Some experts say 9 in 10 of us are missing out on the mental and physical benefits of breathing well. Here’s how to take a deep breath, the mindful way.

The story in my family is that a coat hanger saved my life.

I was about 18 months old and was suffering with a horrible case of pneumonia that made it difficult for me to breathe. One night I was struggling so badly, my father called our family doctor and pleaded with her to make a house call. When she arrived, or so the tale goes, she took one look at me, grabbed a wire hanger from the closet, and performed an emergency tracheotomy on the spot.

Everything turned out fine, and within a few weeks I was up and crawling again, but what lingered for years was a feeling of vulnerability—and an ambivalent relationship to breathing—that has shadowed me throughout my life. I was hospitalized again with pneumonia in my teens, and even as an adult I sometimes struggled to exhale or mysteriously stopped breathing altogether. I started meditating years later and listened to teachers rhapsodize about following the breath, which was my idea of hell. I danced around it, focusing on noting thoughts or experiencing bodily sensations—anything except following the breath. But you can only hide from your breath for so long. Eventually, I would have to address the problem head-on. If breathing is the gateway to a happy and peaceful life, as many meditation teachers claim, how could I continue to ignore it?

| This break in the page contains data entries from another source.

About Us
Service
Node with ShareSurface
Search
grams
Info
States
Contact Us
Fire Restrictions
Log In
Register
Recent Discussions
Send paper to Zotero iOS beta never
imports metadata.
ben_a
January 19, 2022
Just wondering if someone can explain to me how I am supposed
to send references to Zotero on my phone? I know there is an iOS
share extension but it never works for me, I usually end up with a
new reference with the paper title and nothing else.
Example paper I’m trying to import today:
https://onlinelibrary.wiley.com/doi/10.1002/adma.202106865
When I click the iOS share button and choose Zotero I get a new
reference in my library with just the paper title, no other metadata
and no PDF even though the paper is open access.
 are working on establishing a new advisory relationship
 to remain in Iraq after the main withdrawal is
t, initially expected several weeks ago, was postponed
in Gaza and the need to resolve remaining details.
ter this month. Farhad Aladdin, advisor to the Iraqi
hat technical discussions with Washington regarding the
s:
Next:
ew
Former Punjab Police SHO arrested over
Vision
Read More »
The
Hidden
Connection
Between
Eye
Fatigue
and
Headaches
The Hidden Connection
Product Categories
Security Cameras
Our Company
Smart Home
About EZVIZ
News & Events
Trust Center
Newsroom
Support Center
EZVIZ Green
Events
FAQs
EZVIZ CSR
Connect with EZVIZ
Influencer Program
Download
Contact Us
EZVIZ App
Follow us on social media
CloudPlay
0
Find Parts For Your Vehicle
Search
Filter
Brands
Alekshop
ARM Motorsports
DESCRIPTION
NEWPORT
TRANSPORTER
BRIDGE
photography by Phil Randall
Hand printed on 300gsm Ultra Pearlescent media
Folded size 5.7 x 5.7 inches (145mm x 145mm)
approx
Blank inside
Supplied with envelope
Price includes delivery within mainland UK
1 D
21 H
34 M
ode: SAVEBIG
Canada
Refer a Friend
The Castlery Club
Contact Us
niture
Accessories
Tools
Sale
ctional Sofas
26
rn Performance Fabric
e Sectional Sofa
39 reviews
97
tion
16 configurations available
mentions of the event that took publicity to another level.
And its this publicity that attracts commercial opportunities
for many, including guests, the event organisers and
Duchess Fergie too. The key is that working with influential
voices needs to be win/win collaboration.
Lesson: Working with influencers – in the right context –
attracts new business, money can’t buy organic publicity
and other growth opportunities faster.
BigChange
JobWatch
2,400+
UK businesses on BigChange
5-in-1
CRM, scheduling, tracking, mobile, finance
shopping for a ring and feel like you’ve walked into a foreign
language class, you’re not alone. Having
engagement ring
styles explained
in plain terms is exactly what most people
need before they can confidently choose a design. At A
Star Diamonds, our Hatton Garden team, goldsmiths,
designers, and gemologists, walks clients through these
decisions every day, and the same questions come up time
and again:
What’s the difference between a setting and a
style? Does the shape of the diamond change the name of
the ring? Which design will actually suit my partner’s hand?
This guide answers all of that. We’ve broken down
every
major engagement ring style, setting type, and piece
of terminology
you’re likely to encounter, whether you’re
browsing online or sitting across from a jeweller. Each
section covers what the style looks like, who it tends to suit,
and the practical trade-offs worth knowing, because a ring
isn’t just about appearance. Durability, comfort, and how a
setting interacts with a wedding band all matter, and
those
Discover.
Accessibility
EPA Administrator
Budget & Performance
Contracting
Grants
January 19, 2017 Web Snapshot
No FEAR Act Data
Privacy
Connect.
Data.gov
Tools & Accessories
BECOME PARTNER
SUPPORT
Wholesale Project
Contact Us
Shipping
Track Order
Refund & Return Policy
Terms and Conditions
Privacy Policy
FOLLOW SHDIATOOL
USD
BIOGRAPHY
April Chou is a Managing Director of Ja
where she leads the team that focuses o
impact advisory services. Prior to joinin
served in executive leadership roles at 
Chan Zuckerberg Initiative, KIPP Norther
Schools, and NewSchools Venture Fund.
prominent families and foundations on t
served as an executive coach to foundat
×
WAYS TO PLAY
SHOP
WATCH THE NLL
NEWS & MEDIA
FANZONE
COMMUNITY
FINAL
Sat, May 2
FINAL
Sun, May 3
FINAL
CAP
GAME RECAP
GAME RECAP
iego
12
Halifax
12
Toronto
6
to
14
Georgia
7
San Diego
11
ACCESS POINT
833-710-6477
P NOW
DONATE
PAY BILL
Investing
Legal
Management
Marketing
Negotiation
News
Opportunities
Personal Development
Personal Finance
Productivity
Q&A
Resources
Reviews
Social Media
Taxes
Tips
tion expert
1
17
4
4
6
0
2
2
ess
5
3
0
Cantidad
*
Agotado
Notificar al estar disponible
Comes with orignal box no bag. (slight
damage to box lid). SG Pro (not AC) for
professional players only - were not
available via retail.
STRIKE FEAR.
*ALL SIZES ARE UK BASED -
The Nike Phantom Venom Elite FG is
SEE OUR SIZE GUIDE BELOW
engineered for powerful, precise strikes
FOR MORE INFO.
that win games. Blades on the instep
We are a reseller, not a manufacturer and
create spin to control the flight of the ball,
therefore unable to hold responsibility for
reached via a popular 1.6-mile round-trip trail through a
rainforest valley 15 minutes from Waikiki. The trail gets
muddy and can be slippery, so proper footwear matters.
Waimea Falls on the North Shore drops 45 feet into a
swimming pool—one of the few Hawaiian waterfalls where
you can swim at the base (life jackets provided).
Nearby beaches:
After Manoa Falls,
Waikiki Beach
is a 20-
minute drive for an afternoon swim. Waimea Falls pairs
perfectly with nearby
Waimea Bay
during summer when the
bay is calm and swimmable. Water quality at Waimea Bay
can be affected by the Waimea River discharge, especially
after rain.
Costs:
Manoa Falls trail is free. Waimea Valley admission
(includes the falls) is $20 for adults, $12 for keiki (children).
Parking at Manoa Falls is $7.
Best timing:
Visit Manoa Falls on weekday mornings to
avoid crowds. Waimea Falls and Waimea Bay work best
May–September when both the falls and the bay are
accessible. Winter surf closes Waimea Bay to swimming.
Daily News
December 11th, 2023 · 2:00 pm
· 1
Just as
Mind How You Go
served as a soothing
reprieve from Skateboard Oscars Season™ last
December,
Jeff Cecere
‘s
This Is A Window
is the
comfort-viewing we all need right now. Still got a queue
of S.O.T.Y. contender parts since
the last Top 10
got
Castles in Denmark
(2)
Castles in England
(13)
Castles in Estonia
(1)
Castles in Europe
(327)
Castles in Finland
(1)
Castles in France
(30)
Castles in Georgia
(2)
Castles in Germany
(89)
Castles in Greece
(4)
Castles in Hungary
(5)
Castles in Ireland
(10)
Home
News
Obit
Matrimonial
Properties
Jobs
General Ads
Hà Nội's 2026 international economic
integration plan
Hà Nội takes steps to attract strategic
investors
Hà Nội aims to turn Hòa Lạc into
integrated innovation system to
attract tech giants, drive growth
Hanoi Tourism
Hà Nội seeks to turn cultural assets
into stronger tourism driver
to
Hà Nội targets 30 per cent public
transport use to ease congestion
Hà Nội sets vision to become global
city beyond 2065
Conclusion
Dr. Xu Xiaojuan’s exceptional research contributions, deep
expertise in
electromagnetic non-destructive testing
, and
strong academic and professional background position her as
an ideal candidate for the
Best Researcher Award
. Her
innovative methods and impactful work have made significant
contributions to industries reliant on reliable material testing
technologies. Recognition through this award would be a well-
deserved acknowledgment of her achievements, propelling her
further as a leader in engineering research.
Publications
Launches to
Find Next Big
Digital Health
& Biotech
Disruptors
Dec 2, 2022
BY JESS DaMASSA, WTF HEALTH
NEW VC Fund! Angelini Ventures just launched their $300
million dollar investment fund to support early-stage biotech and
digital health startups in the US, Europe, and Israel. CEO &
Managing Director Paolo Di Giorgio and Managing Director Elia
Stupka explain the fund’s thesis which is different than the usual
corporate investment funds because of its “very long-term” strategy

So, I reached out to Belisa Vranich, the author of Breathe, a classic book on the mechanics of breathing. Vranich, a psychologist who runs a learning program called The Breathing Class, got interested in breathing when she started practicing in New York City and found that many of her patients were so agitated they couldn’t take in anything that she had to say. But when she started looking for some simple breathing techniques to teach them, she found that, even though everyone agreed that breathing was important, the majority of people—including many experts—were doing it all wrong.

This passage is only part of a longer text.